Faktoren des Messsystems
- Sensorauflösung: die geringste Schwingungsänderung Beschleunigungsmesser oder der Sensor erfassen kann.
- Signal-Rausch-Verhältnis: Hintergrundvibrationen von benachbarten Maschinen, elektrische Störungen oder Bodenbewegungen können die geringen Änderungen überdecken, die durch eine Unwucht verursacht werden.
- Messgenauigkeit: die Präzision, mit der die Schwingungsanalysator auflöst Amplitude und Phase.
- Genauigkeit des Drehzahlmessers: Die Phasengenauigkeit hängt von einem sauberen, präzisen Referenzsignal ab, das einmal pro Umdrehung vom Keyphasor oder Tachometer.
- Digitale Auflösung: die Auflösung des A/D-Wandlers und die FFT Bin-Breite und A/D-Wandler-Auflösung begrenzen gemeinsam die erreichbare Genauigkeit.
Eigenschaften des Rotor-Lager-Systems
- Dynamisches Verhalten: wie stark das System auf eine Unwucht reagiert – die Größe der Einflusskoeffizient. Ein System mit geringer Ansprechamplitude benötigt eine größere Unwucht, um messbare Schwingungen zu erzeugen.

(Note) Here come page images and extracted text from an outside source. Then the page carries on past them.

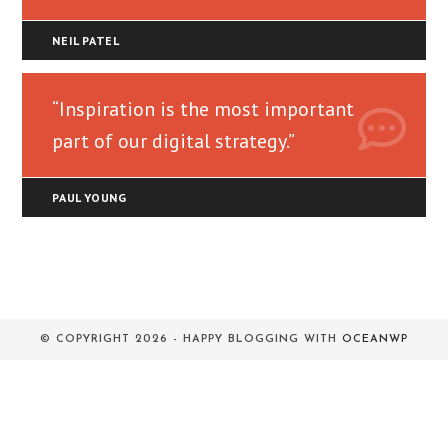
NEIL PATEL
“Inspiration is the most important
part of our digital strategy.”
PAUL YOUNG
© COPYRIGHT 2026 - HAPPY BLOGGING WITH
OCEANWP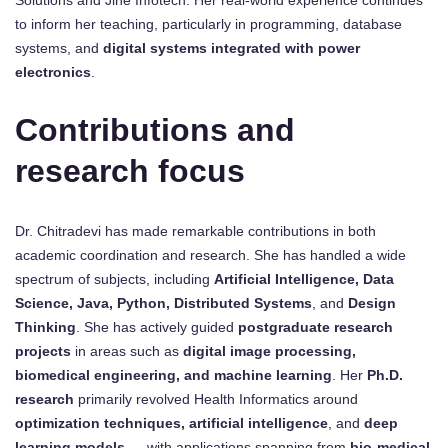
to inform her teaching, particularly in programming, database
systems, and
digital systems integrated with power
electronics
.
Contributions and
research focus
Dr. Chitradevi has made remarkable contributions in both
academic coordination and research. She has handled a wide
spectrum of subjects, including
Artificial Intelligence, Data
Science, Java, Python, Distributed Systems
, and
Design
Thinking
. She has actively guided
postgraduate research
projects
in areas such as
digital image processing,
biomedical engineering, and machine learning
. Her
Ph.D.
research
primarily revolved Health Informatics around
optimization techniques, artificial intelligence
, and
deep
learning models
— with applications spanning from
bio-medical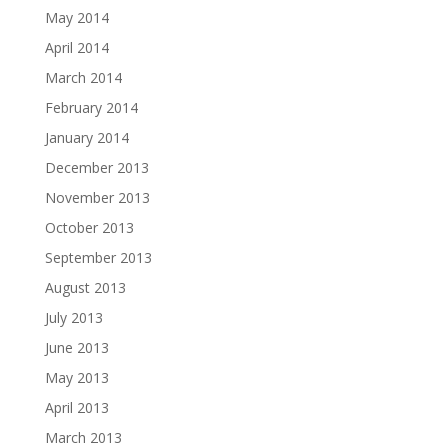
May 2014
April 2014
March 2014
February 2014
January 2014
December 2013
November 2013
October 2013
September 2013
August 2013
July 2013
June 2013
May 2013
April 2013
March 2013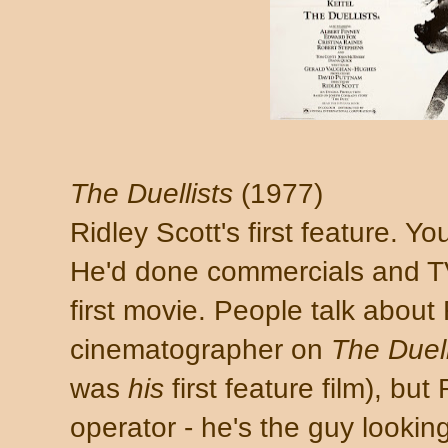
The Duellists
(1977)
Ridley Scott's first feature. Yo
He'd done commercials and T
first movie. People talk about
cinematographer on
The Duell
was
his
first feature film), bu
operator - he's the guy lookin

- Lagertyp und -zustand: Abgenutzte Lager mit übermäßigem Spiel oder nichtlinearem Verhalten beeinträchtigen die Empfindlichkeit.
- Strukturelle Resonanzen: in der Nähe laufend Resonanz verstärkt die Reaktion und verbessert die Empfindlichkeit, während ein Betrieb weit davon entfernt die Reaktion abschwächt.
- Dämpfung: stark gedämpft Diese Systeme dämpfen Schwingungen und verringern die Empfindlichkeit.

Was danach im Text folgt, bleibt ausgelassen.